Não apareço neste filme, mas estive no concerto da mesma digressão, em Lisboa. E cantei com mais entusiasmo do que estes todos juntos. O disco já saiu, este clip é do DVD. Magnífico.

Chico Buarque, João e Maria

NOTA:
Apercebi-me agora de que é a primeira vez que ponho Chico Buarque no meu blogue. Como é que isto foi possível??!!

Se a senhora o diz...

A Júlia Moura Lopes, do blogue O privilégio dos caminhos, teve a fineza de me atribuir este prémio. Foi há mais de um mês, num fim-de-semana em que as festas da terra me fizeram estar quatro-dias-quatro offline. Só hoje, num passeio algo narcísico pelo BlogSearch, me dei conta da distinção. Que agradeço e estendo, como é da praxe, a mais alguns blogues. Uso como critério as visitas que fiz nos últimos dias. De fora ficam, por princípio, os ninhos de amigos pessoais.

Aguarelas de Turner, da Addiragram
aArtmus, da Mateso
Alicerces, da Helena F. Monteiro
A menina dos olhos de água, da Andreia Ferreira
Piano, da Isabel Mendes Ferreira

No porto de Amesterdão

Recentes trocas de comentários neste blogue encheram-me de saudades de Amesterdão, onde perguntei à minha mãe, aos 8 anos, o que é que aquelas senhoras estavam a fazer nas montras... por falta de tempo, não me alongarei hoje em recordações das vezes que ali fui: eis duas versões de um clássico sobre aquela cidade, que é também título de um belo romance de Ian McEwan.


Jacques Brel, Amsterdam


David Bowie, In the port of Amsterdam

segunda-feira, 3 de março de 2008

O voo da codorniz com Google Earth (XVII)

Casais das Campainhas e do Rijo, Portugal

Terra de amigos. Daqueles que o são há anos, mas parecem sê-lo há séculos. Sulcamos na vida caminhos... ia a escrever paralelos, mas não: esses seguem lado a lado, mas nunca se cruzam. Digamos antes caminhos cúmplices, num ritmo de passeio, que pode ser a pé ou de bicicleta, à chuva ou ao sol. Não importam as posições relativas, que variam sem cessar. Quem está um passo à frente espera um bocadinho ou estende a mão a quem ficou um passo atrás. A amizade contida nesse gesto materializa-se, não raro, num cálice de ginjinha, num filme de que se gostou, numa cigarrilha conversadora ou num abraço reconfortante.

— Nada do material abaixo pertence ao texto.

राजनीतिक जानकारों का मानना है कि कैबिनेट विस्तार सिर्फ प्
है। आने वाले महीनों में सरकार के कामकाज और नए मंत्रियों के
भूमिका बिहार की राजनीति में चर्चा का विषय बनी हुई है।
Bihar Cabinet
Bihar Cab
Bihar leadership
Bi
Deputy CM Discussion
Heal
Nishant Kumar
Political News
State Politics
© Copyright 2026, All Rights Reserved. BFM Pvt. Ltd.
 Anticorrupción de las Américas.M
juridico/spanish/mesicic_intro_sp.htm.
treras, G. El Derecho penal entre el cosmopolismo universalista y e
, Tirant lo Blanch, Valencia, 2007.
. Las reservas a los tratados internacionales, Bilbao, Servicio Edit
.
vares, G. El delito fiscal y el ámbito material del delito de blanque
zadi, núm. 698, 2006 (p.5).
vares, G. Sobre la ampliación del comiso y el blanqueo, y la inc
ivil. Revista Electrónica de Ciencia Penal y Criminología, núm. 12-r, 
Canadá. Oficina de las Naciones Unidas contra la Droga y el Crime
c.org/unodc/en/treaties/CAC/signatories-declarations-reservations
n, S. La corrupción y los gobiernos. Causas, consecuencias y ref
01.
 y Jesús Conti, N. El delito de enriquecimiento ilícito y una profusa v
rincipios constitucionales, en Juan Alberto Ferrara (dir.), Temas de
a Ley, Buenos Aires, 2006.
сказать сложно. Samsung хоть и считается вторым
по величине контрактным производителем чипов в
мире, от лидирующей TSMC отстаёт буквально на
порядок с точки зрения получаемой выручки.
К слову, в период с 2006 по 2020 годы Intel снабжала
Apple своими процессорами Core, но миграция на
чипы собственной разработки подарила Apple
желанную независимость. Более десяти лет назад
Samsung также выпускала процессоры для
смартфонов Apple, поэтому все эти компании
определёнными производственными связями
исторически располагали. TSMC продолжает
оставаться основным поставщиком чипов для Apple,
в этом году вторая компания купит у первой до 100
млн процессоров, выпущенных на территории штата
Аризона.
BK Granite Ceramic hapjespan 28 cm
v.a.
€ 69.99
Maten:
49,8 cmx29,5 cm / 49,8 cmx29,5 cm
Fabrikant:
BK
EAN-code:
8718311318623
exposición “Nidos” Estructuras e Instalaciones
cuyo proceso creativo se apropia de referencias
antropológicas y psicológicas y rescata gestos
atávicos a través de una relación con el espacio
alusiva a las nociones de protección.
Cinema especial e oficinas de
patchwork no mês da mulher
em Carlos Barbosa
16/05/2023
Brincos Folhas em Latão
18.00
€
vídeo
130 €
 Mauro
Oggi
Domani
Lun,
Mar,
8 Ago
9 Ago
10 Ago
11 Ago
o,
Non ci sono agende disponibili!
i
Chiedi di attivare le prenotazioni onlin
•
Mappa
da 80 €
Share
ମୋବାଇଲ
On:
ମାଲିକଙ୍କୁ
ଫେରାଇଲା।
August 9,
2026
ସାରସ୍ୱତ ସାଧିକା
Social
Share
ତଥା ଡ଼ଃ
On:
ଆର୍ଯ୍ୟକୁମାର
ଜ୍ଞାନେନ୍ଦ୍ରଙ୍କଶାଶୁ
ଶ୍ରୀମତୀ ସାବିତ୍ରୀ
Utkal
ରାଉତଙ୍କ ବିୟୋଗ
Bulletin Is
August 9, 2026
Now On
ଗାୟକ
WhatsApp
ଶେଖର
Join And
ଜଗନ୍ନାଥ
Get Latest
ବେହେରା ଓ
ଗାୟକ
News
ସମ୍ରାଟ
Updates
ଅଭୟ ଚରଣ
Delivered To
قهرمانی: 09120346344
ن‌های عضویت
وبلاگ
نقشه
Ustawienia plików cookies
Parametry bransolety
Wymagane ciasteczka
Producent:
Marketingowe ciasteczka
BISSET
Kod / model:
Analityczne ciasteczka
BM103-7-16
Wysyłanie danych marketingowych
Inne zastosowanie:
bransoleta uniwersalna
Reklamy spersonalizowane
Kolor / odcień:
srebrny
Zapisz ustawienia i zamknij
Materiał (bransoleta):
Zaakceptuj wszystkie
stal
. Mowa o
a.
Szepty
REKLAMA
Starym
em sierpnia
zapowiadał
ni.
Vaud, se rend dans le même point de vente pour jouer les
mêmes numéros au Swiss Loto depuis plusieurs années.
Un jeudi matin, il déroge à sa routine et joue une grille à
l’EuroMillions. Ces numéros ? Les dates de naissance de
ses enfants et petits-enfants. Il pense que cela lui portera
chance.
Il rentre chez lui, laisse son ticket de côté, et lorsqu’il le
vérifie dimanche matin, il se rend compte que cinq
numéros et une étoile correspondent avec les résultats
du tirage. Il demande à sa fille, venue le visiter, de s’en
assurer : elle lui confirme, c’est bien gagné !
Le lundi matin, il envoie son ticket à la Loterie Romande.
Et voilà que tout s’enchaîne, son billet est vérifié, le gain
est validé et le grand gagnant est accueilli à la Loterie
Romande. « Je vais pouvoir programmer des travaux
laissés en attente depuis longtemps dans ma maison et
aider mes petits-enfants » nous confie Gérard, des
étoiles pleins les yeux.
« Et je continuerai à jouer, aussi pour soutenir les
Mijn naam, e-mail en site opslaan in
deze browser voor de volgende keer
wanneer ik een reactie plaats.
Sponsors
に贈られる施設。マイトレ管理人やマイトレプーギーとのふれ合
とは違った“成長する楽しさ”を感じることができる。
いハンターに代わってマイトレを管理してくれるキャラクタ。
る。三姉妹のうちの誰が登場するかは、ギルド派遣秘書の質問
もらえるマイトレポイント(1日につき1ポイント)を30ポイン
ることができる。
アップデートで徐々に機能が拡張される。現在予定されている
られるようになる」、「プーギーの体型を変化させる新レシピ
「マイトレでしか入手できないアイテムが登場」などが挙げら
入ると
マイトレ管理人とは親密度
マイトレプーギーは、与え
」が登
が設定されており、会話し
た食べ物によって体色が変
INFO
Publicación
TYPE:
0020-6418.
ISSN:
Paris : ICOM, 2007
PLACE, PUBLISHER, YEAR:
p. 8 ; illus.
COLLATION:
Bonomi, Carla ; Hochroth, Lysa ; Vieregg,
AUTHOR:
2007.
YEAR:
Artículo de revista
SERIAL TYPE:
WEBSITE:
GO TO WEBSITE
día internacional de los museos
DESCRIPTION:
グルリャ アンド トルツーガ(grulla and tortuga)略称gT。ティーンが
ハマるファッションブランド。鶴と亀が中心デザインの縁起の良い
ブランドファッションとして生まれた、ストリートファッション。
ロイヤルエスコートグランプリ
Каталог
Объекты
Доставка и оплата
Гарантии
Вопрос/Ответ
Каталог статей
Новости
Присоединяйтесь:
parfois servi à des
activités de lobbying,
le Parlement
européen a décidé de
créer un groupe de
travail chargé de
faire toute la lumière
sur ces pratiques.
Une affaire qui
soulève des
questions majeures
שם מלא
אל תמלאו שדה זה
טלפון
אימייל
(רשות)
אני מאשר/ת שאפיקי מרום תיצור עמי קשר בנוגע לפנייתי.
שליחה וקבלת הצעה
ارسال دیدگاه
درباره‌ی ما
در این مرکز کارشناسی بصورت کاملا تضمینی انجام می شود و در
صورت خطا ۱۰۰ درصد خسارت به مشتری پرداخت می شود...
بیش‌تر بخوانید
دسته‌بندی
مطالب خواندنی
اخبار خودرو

Terra de festas. Ou será mais correcto terras? Nesse caso, siamesas. Os Casais das Campainhas e do Rijo estão unidos por uma espinha dorsal que é fronteira entre os concelhos de Lourinhã e Torres Vedras. Prossigo, pois, no singular. Terra de festas que nos aguardam em Julho, com bailarico ao ar livre, restaurante esmerado, barzinho acolhedor e porco no espeto para quem aguentar a pedalada. Terra onde há recantos discretos, mesmo em dias de festa: a música apenas em pano de fundo e, à nossa frente, só o céu escuro, o vale e o grande plano que escolhermos ou aquele que nos escolher. Some-se a isto a hospitalidade de toda uma família, gerações de sorrisos que se partilham sem cerimónias, memórias passadas a projectar a amizade no futuro.

Terra de pão. Do pão amassado à mão, que há cada vez menos e de que cada vez gosto mais. Pão cozido em forno de lenha, com dedicação e carinho que comovem, numa padaria onde se misturam os aromas frescos do campo, da farinha e dos troncos e ramos recém-apanhados. Pão entregue à hora certa com o esforço de quem tem no trabalho um dos valores-chave do seu percurso. Pão que dura uma semana sem ganhar dureza nem bolor. Mas que também se pode comer recém-nascido, numa manhã de quase Primavera, com azeite e açúcar por cima. Pão que é comunhão mesmo para quem não prova nele o corpo de Deus.